### Action item
The word "Lisboa" marks the lines to find; copy every such line from the data below.

▽

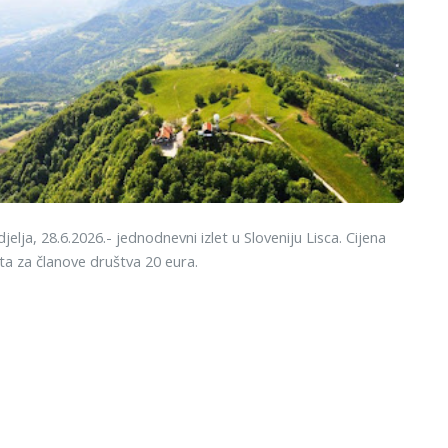
jelja, 28.6.2026.- jednodnevni izlet u Sloveniju Lisca. Cijena
eta za članove društva 20 eura.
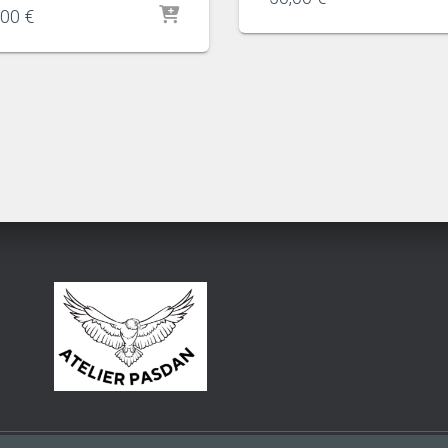
,00
€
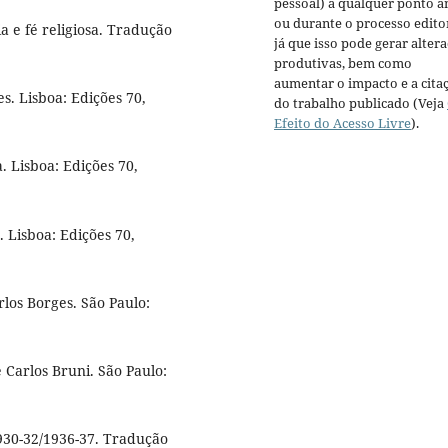
pessoal) a qualquer ponto a
ou durante o processo editor
ia e fé religiosa. Tradução
já que isso pode gerar alter
produtivas, bem como
aumentar o impacto e a cita
s. Lisboa: Edições 70,
do trabalho publicado (Veja
Efeito do Acesso Livre
).
. Lisboa: Edições 70,
 Lisboa: Edições 70,
rlos Borges. São Paulo:
é Carlos Bruni. São Paulo:
930-32/1936-37. Tradução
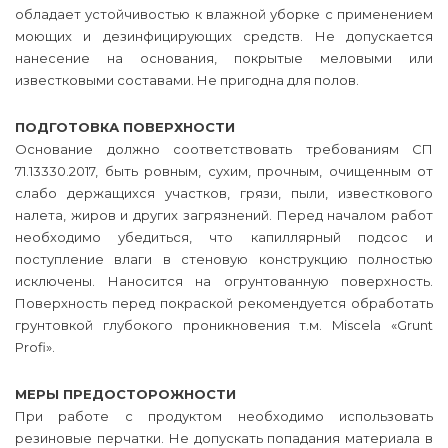
обладает устойчивостью к влажной уборке с применением
моющих и дезинфицирующих средств. Не допускается
нанесение на основания, покрытые меловыми или
известковыми составами. Не пригодна для полов.
ПОДГОТОВКА ПОВЕРХНОСТИ
Основание должно соответствовать требованиям СП
71.13330.2017, быть ровным, сухим, прочным, очищенным от
слабо держащихся участков, грязи, пыли, известкового
налета, жиров и других загрязнений. Перед началом работ
необходимо убедиться, что капиллярный подсос и
поступление влаги в стеновую конструкцию полностью
исключены. Наносится на огрунтованную поверхность.
Поверхность перед покраской рекомендуется обработать
грунтовкой глубокого проникновения т.м. Miscela «Grunt
Profi».
МЕРЫ ПРЕДОСТОРОЖНОСТИ
При работе с продуктом необходимо использовать
резиновые перчатки. Не допускать попадания материала в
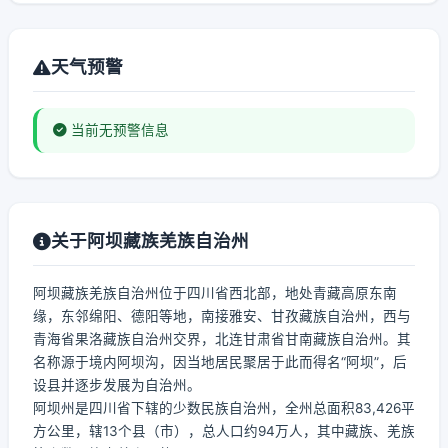
天气预警
当前无预警信息
关于阿坝藏族羌族自治州
阿坝藏族羌族自治州位于四川省西北部，地处青藏高原东南
缘，东邻绵阳、德阳等地，南接雅安、甘孜藏族自治州，西与
青海省果洛藏族自治州交界，北连甘肃省甘南藏族自治州。其
名称源于境内阿坝沟，因当地居民聚居于此而得名“阿坝”，后
设县并逐步发展为自治州。
阿坝州是四川省下辖的少数民族自治州，全州总面积83,426平
方公里，辖13个县（市），总人口约94万人，其中藏族、羌族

△

### Solution to this exercise
s. Lisboa: Edições 70,
. Lisboa: Edições 70,
 Lisboa: Edições 70,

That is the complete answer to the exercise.